4.1. Meteorology and Phenology

[19] Mean annual air temperature from 2004 to 2007 was 19.6°C with average monthly values ranging from 8 to 30°C (Figure 2). Air temperatures commonly fluctuated between 15 to 20°C daily, with peak daily maximums of about 40°C in June and minimums of −5°C in winter. Variation in monthly dew point temperatures reflects the influence of the North American Monsoon during July, August, and September. The monsoon also influences the relationship between solar and net radiation by depressing incoming solar radiation due to increased cloudiness and increasing net radiation due to decreased longwave radiation cooling and decreased albedo.

Details are in the caption following the image
(top) Monthly mean air (solid line) and dew point temperature (diamonds) at 2.5 m height along with monthly maximum and minimum temperatures shown in bars. (bottom) Monthly mean net radiation and incoming solar radiation.

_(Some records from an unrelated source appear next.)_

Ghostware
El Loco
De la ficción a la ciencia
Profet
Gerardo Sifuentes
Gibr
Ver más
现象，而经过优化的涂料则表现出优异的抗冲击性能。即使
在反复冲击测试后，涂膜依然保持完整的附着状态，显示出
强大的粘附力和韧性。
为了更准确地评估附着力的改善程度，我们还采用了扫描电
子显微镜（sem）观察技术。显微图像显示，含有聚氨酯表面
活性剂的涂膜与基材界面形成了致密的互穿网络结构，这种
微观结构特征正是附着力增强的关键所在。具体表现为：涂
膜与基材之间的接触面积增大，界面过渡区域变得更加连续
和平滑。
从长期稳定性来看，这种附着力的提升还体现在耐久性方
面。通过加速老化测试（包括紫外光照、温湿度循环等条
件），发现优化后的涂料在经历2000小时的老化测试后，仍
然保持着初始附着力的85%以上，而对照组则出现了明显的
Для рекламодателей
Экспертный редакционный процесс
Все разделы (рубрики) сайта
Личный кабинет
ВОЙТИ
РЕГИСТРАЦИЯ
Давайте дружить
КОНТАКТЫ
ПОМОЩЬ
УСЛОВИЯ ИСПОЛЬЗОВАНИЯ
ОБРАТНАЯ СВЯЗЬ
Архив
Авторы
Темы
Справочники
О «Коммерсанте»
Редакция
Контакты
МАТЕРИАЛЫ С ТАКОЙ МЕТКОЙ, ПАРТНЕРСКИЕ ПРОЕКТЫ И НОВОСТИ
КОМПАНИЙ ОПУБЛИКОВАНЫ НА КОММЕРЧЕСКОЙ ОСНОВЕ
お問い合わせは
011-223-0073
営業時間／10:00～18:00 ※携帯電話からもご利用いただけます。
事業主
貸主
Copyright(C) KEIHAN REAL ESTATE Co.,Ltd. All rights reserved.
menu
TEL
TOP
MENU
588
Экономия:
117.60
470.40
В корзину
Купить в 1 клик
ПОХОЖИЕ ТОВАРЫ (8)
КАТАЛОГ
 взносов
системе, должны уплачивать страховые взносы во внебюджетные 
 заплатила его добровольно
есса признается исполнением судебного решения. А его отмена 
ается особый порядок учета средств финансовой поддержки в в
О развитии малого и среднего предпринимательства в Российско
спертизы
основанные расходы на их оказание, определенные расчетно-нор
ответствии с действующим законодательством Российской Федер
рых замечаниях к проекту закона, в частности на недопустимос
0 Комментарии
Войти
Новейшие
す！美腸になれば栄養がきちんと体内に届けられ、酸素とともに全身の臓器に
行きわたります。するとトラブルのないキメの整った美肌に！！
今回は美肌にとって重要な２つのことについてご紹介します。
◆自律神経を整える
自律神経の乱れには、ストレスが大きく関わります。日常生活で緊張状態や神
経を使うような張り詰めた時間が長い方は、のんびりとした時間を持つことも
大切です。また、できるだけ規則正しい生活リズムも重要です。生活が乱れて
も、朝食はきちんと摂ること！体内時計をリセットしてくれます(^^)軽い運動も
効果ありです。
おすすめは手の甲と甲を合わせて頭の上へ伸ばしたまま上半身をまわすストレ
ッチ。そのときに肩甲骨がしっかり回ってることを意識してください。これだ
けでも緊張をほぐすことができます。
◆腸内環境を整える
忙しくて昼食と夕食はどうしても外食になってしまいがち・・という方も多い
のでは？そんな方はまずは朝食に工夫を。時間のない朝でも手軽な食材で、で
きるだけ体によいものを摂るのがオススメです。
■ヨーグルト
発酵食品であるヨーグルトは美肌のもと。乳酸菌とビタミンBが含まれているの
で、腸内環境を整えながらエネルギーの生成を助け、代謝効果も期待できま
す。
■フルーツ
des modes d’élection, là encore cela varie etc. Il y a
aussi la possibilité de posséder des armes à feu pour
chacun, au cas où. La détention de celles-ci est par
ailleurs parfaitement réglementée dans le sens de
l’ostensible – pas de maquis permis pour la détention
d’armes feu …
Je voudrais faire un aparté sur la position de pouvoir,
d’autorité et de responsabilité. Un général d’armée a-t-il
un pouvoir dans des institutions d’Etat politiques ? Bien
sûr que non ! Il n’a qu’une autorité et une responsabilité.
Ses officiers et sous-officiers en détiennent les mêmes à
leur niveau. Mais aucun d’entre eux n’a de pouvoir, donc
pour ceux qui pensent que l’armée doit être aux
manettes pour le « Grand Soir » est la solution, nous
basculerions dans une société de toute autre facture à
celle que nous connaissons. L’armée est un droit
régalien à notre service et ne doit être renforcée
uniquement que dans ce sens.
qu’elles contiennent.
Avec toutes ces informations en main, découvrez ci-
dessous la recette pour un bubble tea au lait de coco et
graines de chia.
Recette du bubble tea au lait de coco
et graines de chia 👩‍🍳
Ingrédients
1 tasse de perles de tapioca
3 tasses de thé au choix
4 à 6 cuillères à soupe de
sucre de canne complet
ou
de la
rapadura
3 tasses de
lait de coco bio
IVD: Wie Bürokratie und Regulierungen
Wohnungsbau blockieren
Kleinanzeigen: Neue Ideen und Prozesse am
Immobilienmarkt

[20] Precipitation was highly variable during the 4-year period (Figure 3). Monsoon (July–September) precipitation was both above and below the long-term mean, but winter rainfall (December–March) was consistently below average (Table 1). At the extreme, the winter total of 2006 ranked as the third driest for the 1936–2007 period, but the monsoon in 2004 was a milder drought and ranked only as the 23rd driest. Annual precipitation was always below average, which reflected the protracted regional drought conditions occurring during the study period. With the exception of 1998 and 1999, precipitation has been below average since 1995. Total precipitation in 2004 and 2006 were the ninth and tenth lowest on record. The recent dry period followed the unusually wet period from around 1977 to 1994 (Figure 3, inset).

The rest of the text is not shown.